February 2014 Vol 7, No 1, Special Issue ASH 2013 Payers' Perspectives in Oncology - Health Economics
Wayne Kuznar

Aretrospective analysis of rituximab infusions presented at the meeting showed that more patients with diffuse large B-cell lymphoma (DLBCL) receive the infusions in the hospital setting, incurring greater costs than those receiving them in the office/clinic.

Rituximab in combination with CHOP (cyclophosphamide, doxorubicin, vincristine, and prednisone) is the recommended first-line therapy for DLBCL.
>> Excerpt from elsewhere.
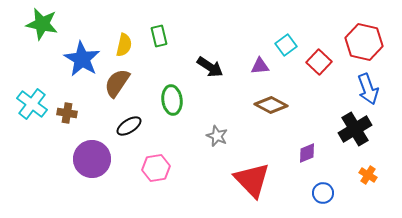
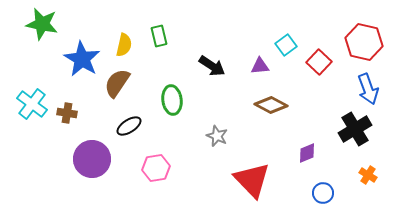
black arrow: moved 2 px right, 1 px up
Carolina Reyes, PhD, of Genentech, San Francisco, CA, examined differences in treatment patterns, healthcare resource use, and costs among patients with DLBCL receiving rituximab plus chemotherapy in the office setting versus the hospital outpatient setting.

Medical and pharmacy claims from a large, geographically diverse US commercial health plan were used to identify 491 adults with DLBCL with 2 or more claims for rituximab, 65% of whom received infusions in the office or clinic, and 35% of whom received them in the hospital.

The percentage of patients receiving infusions in the hospital increased from 32% in 2007 to 43% in 2011/2012.

The mean length of episode of care was not significantly different by the site of service, and the mean number of rituximab infusions was lower (4.92) in the hospital versus the office (6.52), as was the mean number of infusions per month (1.01 vs 1.17, respectively).

The total mean costs during the episode of care, as well as administration costs incurred on days of rituximab infusions, were significantly higher among the hospital cohort compared with the office/clinic cohort.

The unadjusted mean infusion-day costs were $12,481 in the hospital cohort versus $5834 in the office/clinic cohort.

“Higher infusion-day costs contributed to higher unadjusted mean per patient per month [PPPM] costs among the hospital cohort,” noted Dr Reyes. Total unadjusted PPPM costs in the hospital cohort were $22,325 compared with $15,541 for the office/clinic cohort.